Firefly Learning Ltd
- Type: Private Limited Company
- Industry: Educational Software
- Founded: 2005
- Headquarters: London, United Kingdom
- Key people: Joe Mathewson Founding Partner Simon Hay Founding Partner
- Products: Firefly student planner teacher planner parent portal
- Website: Firefly Learning

= Firefly Learning =

Education-technology company based in London, England

Firefly Learning is an educational technology company based in London, England with offices in Sydney that provides virtual learning platforms to hundreds of schools around the world. The Firefly platform allows teachers, students and parents to publish and access information from anywhere with an internet connection.

==Background==
Firefly Learning was started in 2000 by Joe Mathewson and Simon Hay, two 15-year-old students, at St. Paul's School in London, who developed it during school holidays, after they became frustrated with the school's antiquated internet system. They developed the concept during lunch breaks at the physics labs and teachers at St. Paul's began using the system. Soon afterward, Forest School expressed interest in the new system.

In 2010, students at Wellington College stranded due to ash cloud grounding thousands of flights were able to continue with their lessons via an e-learning platform provided by Firefly Learning. In 2012 BETT nominated Firefly for an Innovation in ICT award for its development of the Student Planner iPad app that automatically updated students' planners with assignments assigned by the teacher.

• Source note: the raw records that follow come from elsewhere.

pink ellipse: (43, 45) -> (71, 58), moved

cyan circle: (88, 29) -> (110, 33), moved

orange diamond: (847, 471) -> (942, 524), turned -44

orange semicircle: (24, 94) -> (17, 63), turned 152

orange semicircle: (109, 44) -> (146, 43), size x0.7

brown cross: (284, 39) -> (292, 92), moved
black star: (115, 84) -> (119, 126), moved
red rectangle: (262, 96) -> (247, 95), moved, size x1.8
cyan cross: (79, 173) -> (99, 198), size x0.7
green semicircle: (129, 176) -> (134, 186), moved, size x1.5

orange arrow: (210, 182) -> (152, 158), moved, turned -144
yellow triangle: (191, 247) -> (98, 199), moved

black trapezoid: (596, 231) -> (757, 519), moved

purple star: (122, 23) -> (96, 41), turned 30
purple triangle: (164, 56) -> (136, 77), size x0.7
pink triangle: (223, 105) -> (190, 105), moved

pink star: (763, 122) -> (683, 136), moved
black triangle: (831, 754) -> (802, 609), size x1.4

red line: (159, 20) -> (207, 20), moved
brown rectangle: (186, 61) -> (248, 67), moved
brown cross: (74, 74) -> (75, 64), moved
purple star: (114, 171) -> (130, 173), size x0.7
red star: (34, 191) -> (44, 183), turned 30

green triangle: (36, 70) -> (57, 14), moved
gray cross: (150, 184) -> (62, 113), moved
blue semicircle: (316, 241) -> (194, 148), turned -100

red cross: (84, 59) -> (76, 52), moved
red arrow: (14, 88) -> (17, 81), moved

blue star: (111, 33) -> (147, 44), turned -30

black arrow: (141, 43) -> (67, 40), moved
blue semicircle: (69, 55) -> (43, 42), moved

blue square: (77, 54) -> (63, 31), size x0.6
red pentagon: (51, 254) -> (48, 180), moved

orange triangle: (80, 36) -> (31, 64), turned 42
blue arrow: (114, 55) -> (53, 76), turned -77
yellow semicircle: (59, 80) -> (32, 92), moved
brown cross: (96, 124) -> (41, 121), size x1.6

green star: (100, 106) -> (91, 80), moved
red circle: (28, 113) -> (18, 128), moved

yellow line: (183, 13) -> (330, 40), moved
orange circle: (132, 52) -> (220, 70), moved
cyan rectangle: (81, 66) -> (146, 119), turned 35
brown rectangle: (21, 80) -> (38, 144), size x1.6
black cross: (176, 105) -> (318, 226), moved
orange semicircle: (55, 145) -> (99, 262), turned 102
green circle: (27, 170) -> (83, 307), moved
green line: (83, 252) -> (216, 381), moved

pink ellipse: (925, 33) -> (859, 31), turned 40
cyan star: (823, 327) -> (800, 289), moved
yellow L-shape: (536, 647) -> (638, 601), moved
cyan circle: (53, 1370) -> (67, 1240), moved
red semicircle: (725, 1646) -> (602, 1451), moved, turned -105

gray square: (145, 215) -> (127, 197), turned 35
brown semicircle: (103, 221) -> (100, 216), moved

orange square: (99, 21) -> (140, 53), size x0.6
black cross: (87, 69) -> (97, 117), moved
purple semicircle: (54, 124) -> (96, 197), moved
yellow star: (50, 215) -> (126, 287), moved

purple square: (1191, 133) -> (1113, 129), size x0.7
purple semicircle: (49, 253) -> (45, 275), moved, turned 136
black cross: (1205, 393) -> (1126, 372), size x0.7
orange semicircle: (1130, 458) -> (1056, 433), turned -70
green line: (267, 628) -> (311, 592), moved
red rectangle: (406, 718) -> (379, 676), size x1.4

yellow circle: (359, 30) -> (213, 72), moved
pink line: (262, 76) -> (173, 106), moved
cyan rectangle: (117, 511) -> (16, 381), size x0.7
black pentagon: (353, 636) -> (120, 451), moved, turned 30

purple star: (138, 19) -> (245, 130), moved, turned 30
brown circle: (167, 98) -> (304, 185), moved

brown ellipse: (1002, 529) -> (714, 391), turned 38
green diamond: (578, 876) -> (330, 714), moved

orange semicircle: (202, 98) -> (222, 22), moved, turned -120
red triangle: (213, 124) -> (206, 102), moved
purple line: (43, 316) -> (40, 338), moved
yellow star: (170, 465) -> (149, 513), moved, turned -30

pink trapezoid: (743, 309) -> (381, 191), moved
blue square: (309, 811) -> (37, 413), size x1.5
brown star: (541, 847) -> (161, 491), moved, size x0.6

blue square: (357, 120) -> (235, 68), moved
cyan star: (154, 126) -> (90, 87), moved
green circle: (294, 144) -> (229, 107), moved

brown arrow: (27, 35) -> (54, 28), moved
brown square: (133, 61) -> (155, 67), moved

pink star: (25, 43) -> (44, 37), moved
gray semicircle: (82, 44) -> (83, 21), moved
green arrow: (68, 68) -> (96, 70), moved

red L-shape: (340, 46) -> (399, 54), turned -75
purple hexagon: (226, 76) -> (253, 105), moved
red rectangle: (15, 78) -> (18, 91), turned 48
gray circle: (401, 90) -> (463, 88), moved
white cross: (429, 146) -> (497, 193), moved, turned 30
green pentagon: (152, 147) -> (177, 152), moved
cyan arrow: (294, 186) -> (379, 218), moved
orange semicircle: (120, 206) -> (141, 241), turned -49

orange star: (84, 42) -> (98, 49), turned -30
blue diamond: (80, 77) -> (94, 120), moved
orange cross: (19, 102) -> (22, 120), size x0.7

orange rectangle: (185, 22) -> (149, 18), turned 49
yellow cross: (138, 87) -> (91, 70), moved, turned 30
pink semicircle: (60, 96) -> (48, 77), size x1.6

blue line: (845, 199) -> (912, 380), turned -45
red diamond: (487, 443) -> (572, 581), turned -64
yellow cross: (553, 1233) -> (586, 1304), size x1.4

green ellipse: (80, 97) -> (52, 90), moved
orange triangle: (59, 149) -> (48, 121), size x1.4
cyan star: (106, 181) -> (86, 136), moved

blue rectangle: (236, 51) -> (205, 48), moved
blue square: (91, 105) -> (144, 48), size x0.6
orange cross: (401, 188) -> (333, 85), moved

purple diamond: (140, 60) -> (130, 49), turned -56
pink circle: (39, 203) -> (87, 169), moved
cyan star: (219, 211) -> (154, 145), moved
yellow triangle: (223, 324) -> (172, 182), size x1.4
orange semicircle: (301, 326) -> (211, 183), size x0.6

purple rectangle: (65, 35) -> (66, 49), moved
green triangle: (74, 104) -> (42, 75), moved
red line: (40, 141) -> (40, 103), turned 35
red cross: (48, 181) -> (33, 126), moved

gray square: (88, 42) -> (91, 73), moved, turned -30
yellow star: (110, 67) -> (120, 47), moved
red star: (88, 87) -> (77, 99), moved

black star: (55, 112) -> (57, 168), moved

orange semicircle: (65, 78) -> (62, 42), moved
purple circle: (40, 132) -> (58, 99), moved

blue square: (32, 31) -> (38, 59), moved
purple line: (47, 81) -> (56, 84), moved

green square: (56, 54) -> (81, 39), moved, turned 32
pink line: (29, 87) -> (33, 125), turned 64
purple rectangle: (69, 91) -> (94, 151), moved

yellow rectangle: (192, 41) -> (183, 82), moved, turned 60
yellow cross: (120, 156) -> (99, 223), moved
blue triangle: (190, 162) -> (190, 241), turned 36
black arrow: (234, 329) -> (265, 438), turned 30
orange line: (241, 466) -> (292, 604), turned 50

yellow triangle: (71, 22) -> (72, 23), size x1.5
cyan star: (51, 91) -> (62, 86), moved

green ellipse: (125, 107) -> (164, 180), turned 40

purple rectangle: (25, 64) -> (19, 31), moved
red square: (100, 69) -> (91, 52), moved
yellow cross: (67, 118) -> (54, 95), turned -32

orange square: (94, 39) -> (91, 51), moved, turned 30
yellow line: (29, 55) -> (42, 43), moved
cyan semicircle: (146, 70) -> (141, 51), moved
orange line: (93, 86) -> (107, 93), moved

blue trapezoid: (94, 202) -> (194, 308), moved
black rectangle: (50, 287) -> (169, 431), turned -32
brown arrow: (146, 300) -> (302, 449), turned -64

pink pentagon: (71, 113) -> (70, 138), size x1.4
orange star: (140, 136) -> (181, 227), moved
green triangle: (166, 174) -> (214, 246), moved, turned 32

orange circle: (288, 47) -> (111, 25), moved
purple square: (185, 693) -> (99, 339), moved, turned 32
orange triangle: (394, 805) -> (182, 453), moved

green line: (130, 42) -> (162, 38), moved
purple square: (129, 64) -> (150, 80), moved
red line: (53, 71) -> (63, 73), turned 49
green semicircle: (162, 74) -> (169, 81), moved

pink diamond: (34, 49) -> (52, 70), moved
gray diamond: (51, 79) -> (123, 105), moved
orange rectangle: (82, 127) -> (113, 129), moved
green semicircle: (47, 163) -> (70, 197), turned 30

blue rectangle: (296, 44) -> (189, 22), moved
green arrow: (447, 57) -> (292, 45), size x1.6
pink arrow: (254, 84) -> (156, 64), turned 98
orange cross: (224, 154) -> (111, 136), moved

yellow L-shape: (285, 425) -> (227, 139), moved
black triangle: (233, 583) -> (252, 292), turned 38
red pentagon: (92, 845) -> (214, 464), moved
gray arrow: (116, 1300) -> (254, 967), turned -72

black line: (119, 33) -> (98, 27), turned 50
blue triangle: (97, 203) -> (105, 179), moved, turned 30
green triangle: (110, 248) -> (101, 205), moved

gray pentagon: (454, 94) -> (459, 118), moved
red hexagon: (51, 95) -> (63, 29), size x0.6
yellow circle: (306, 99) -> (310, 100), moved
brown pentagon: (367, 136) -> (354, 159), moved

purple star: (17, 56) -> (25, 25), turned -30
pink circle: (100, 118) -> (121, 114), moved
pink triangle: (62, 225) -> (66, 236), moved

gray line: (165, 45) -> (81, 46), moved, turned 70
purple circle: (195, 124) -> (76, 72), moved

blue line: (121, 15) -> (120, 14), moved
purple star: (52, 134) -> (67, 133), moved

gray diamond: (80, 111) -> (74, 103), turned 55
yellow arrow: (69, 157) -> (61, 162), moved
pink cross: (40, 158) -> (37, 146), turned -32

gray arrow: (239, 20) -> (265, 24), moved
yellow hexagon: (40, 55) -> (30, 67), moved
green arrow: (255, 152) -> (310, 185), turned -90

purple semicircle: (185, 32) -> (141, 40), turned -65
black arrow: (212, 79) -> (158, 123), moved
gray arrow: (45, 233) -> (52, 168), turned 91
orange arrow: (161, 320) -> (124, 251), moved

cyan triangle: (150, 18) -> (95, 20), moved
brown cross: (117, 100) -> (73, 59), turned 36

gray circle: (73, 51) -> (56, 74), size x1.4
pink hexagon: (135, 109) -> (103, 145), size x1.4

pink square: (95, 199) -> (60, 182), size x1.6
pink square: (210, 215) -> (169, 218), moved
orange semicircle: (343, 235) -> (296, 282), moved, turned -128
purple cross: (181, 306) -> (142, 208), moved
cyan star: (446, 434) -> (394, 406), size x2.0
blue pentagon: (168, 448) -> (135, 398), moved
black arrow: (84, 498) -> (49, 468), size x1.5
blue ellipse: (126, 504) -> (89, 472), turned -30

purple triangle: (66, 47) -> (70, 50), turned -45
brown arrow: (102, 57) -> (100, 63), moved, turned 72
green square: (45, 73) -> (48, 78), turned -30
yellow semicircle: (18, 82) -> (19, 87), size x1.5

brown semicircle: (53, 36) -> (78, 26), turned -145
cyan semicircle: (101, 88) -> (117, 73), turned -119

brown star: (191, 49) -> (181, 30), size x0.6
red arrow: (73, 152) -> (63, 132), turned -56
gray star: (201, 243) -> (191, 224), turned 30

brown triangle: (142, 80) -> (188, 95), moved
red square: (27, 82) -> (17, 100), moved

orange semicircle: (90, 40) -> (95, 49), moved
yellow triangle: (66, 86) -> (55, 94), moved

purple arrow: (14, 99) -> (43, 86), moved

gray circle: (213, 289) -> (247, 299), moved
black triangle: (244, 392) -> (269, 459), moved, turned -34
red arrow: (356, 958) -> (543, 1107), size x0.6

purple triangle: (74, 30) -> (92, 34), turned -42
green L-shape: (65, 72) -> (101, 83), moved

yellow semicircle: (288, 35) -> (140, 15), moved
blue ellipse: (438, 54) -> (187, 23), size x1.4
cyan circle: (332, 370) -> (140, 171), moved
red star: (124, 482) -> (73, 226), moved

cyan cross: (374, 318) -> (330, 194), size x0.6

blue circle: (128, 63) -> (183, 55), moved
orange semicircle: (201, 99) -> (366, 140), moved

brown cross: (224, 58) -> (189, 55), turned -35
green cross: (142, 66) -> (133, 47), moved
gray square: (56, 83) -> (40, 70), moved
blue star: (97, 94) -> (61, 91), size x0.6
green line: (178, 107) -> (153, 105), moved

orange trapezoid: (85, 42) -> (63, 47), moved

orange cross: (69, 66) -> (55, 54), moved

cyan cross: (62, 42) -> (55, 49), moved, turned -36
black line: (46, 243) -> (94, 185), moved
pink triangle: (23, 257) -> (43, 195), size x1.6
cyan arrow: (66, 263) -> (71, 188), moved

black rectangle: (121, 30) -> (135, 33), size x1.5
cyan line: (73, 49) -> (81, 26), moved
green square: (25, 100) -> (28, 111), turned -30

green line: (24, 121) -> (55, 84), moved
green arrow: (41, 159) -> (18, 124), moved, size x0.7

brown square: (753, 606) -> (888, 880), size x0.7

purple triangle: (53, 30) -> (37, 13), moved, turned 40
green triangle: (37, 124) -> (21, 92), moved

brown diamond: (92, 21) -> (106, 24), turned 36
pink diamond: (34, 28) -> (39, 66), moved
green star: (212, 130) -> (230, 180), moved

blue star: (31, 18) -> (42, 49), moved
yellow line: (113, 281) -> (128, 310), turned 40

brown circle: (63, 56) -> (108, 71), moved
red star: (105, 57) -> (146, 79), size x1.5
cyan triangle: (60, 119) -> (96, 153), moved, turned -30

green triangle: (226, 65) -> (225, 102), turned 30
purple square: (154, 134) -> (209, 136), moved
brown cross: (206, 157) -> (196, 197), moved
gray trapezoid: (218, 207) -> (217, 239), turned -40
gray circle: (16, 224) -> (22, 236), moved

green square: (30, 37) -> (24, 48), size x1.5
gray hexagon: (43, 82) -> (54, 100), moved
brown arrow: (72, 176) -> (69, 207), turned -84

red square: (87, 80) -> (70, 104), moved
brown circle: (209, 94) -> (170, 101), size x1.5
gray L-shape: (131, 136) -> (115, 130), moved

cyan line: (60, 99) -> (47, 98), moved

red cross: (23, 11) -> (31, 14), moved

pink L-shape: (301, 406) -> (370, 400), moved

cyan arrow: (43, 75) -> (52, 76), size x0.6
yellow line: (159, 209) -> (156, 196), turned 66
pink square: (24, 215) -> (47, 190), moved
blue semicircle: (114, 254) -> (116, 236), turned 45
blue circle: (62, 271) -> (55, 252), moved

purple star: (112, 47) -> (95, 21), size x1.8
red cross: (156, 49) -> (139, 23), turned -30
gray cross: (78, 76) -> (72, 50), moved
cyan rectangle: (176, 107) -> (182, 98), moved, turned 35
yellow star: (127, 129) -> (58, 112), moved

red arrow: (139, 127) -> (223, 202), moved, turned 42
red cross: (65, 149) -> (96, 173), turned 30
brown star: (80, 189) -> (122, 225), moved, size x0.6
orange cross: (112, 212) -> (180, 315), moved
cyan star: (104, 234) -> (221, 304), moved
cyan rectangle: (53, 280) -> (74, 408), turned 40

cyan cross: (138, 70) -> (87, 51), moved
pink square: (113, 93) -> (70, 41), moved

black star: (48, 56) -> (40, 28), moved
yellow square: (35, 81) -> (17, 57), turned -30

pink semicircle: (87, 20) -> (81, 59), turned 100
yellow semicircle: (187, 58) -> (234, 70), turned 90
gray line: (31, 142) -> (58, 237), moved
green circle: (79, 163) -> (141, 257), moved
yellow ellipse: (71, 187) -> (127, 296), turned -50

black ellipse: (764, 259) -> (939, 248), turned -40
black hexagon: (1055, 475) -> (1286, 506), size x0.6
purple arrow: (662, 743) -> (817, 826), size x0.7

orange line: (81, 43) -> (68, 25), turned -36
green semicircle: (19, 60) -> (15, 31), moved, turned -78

Firefly has been named a BETT finalist every year since, and in 2014 won an innovation award in London.

In November 2016, Firefly raised $5.6 million (£4.5 million) Series A funding round from BGF Ventures (see Business_Growth_Fund) and Beringea. By that time, Firefly learning was used by 480 schools in 32 countries.

== Services ==
The cloud-based support platform used by Firefly allows teachers to set homework assignments, track students' progress, provide feedback and share learning resources, on it. The platform has desktop and mobile apps, it also has its own API for education software providers allowing the users to plug in their content.

== Issues ==
On 23 March 2020, high demand from schools and pupils working remotely due to the COVID-19 pandemic resulted in a severe Firefly overload, with many users experiencing slowdowns or complete outages.